Why The Next AI Breakthroughs Will Be In Reasoning, Not Scaling

14 Nov 2024 (5 months ago)

Intro (0s)

A conversation about achieving Artificial General Intelligence (AGI) took place around a year ago, with one argument suggesting that AI will eventually become capable of designing better chips than humans, eliminating a bottleneck to greater intelligence (5s).
The idea is that this development will put us on a pathway to AGI in a way that wasn't possible before (15s).
In a previous episode, the topic of discussion was what to do with two more orders of magnitude, but since then, Sam has expressed a desire to go to four orders of magnitude (25s).
Currently, AI models are rapidly improving, with capabilities emerging that weren't possible a month ago (37s).
This rapid progress is considered a significant moment in history (43s).
The hosts of the podcast are Gary, Jared Harge, and Diana, and they are affiliated with Y Combinator, which has funded companies worth over $600 billion and hundreds of companies every year (58s).
Recently, Sam Altman wrote an article that is relevant to the topic of discussion (1m14s).

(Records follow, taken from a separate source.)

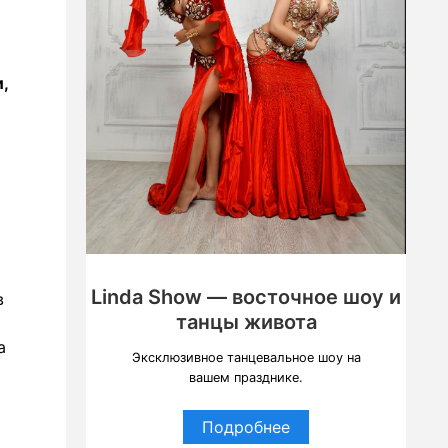
,
Linda Show — восточное шоу и
в
танцы живота
а
Эксклюзивное танцевальное шоу на
вашем празднике.
Подробнее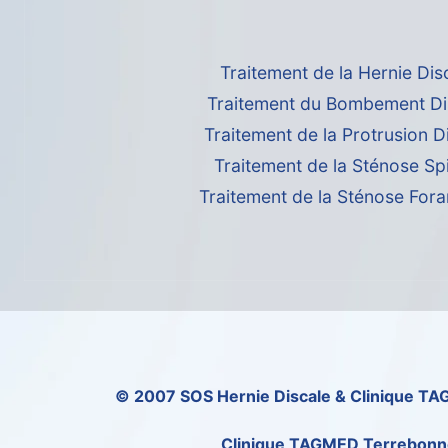
Traitement de la Hernie Dis
Traitement du Bombement Di
Traitement de la Protrusion D
Traitement de la Sténose Sp
Traitement de la Sténose Fora
© 2007
SOS Hernie Discale
&
Clinique T
Clinique TAGMED Terrebonn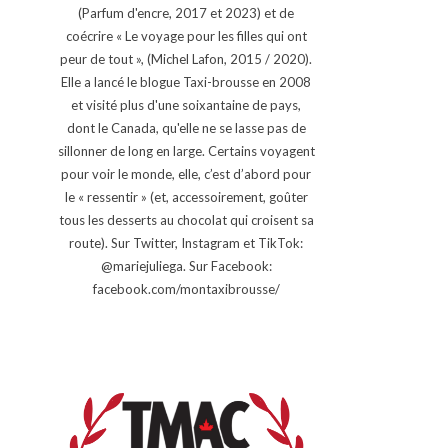
(Parfum d'encre, 2017 et 2023) et de
coécrire « Le voyage pour les filles qui ont
peur de tout », (Michel Lafon, 2015 / 2020).
Elle a lancé le blogue Taxi-brousse en 2008
et visité plus d'une soixantaine de pays,
dont le Canada, qu'elle ne se lasse pas de
sillonner de long en large. Certains voyagent
pour voir le monde, elle, c’est d’abord pour
le « ressentir » (et, accessoirement, goûter
tous les desserts au chocolat qui croisent sa
route). Sur Twitter, Instagram et TikTok:
@mariejuliega. Sur Facebook:
facebook.com/montaxibrousse/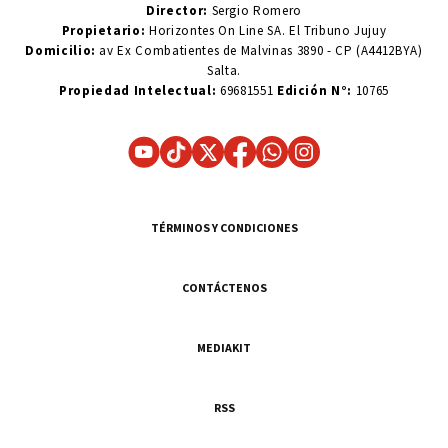
Director:
Sergio Romero
Propietario:
Horizontes On Line SA. El Tribuno Jujuy
Domicilio:
av Ex Combatientes de Malvinas 3890 - CP (A4412BYA)
Salta.
Propiedad Intelectual:
69681551
Edición N°:
10765
TÉRMINOS Y CONDICIONES
CONTÁCTENOS
MEDIAKIT
RSS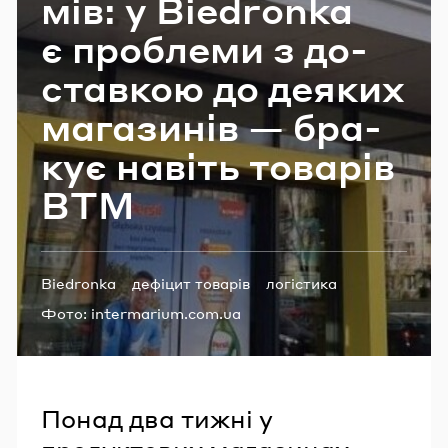
мів: у Biedronka
Email
є про­бле­ми з до­
став­кою до де­яких
Пароль
ма­га­зи­нів — бра­
кує на­віть то­ва­рів
Забули пароль?
ВТМ
УВІЙТИ
Теги:
Biedronka
дефіцит товарів
логістика
Фото:
intermarium.com.ua
Понад два тижні у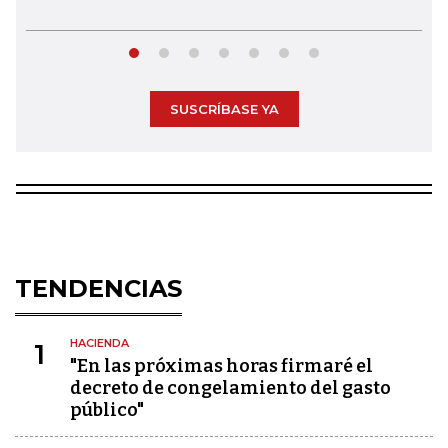
SUSCRÍBASE YA
TENDENCIAS
HACIENDA
1
"En las próximas horas firmaré el
decreto de congelamiento del gasto
público"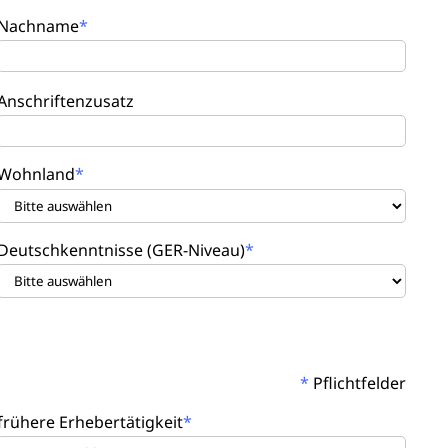
Nachname
Anschriftenzusatz
Wohnland
Deutschkenntnisse (GER-Niveau)
*
Pflichtfelder
frühere Erhebertätigkeit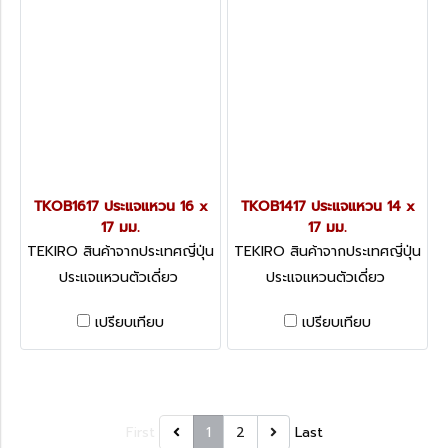
TKOB1617 ประแจแหวน 16 x
TKOB1417 ประแจแหวน 14 x
17 มม.
17 มม.
TEKIRO สินค้าจากประเทศญี่ปุ่น
TEKIRO สินค้าจากประเทศญี่ปุ่น
TKOB1617
TKOB1417
ประแจแหวนตัวเดี่ยว
ประแจแหวนตัวเดี่ยว
เปรียบเทียบ
เปรียบเทียบ
First
1
2
Last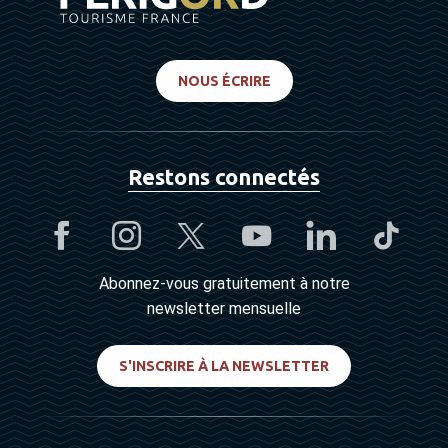
NOUS ÉCRIRE
Restons connectés
Abonnez-vous gratuitement à notre
newsletter mensuelle
S'INSCRIRE À LA NEWSLETTER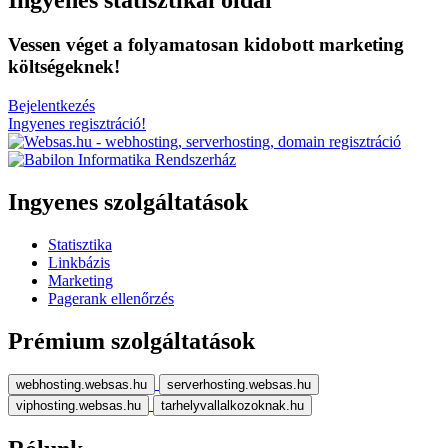
Ingyenes statisztikai oldal
Vessen véget a folyamatosan kidobott marketing
költségeknek!
Bejelentkezés
Ingyenes regisztráció!
Ingyenes szolgáltatások
Statisztika
Linkbázis
Marketing
Pagerank ellenőrzés
Prémium szolgáltatások
webhosting.websas.hu
serverhosting.websas.hu
viphosting.websas.hu
tarhelyvallalkozoknak.hu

The intelligence age (1m15s)

A wild essay predicted that Artificial General Intelligence (AGI) and Artificial Superintelligence (Asi) are coming within thousands of days, with an estimated timeframe of 4 to 15 years (1m22s).
The essay's ideas are similar to those discussed by Sam Altman, the founder of Open AI, in 2015, which at the time sounded like the ideas of a "crazy person" but now seem plausible (1m51s).
In 2015, Sam Altman believed that AGI would be better at doing science than humans and would accelerate the rate of scientific progress in every field (2m57s).
One of the motivations behind Open AI was to create an AI that could accelerate scientific progress, and this idea is still connected to the current work on advanced reasoning capabilities (3m10s).
The development of advanced reasoning capabilities is crucial for AI to be able to do science and accelerate technological progress (3m32s).
The paper on O1, a model developed by Open AI, highlights its capabilities and potential for the future, including its ability to perform well in chip design (3m49s).
The ability of AI to design chips better than humans could potentially eliminate one of its bottlenecks for getting greater intelligence (4m1s).
The current progress in AI development, including the capabilities of O1, suggests that we are on the pathway to achieving AGI (4m10s).

YC o1 hackathon (4m18s)

Diode Computer is a company that builds AI designers for circuit design, and their previous product could handle PCB design, which involves four major steps: system design, component selection, schematic design, and layout and routing (4m37s).
The company's previous product could automate schematic design and, to some extent, routing, but it was not able to handle system design and component selection (5m34s).
The company has now demonstrated a new product, called 01, which can automate system design and component selection, allowing it to read data sheets and select the right components for a specific project (5m50s).
The 01 product can take high-level constraints, such as building a wearable heart rate monitor, and match the specific components needed, including a microcontroller, accelerometer, and heart rate monitor sensor (6m7s).
The product can then output a system diagram and generate code in a language called Arile, which can be used to build a PCB (6m57s).
The output of the 01 product can be used to generate a layout for the board, which can then be fine-tuned and used to create a fully working printed circuit board (7m12s).
The company's system can also call an auto-router on the specific board, allowing for the creation of a fully working PCB (7m41s).
The 01 product goes beyond the traditional EDA (Electronic Design Automation) process, which involves design, simulation, and bug verification, by automating the entire process from system design to component selection and layout (7m58s).
A paper used different models for different tasks and workflows, such as 40 mini for PDF extraction and 01 for reasoning, to select the correct components for a circuit board before placing it on the board, which is a common pattern in building interesting products with AI (8m26s).
The process of selecting components, such as servos, motors, and sensors, requires a lot of thinking and is a hard task for humans, making it a suitable application for AI models like 01 (9m12s).
Diode, a company, tried to use GPT-40 for component selection but failed, and then successfully used 01 for the same task, demonstrating a step-function capability unlock (9m25s).
A hackathon organized by Diana featured actual YC-funded startups building features for their products using 01, showcasing how the model can unlock capabilities for real companies (9m52s).
Camper, a company, uses 01 to create cat designs with natural language input, allowing users to design complex systems like air foils optimized for specific conditions without requiring extensive mechanical engineering knowledge (10m34s).
Camper's system can run multiple simulations simultaneously and solve partial differential equations, making it a co-pilot for solid works and allowing users to design complex systems with ease (11m13s).
The system can even write and solve equations, such as the Navier-Stokes equations, to solve air foil design problems, demonstrating the capabilities of 01 in reasoning and problem-solving (11m39s).
Sam wants to increase the magnitude by four orders to reach a trillion-dollar spend, which is considered a significant and ambitious goal (12m0s).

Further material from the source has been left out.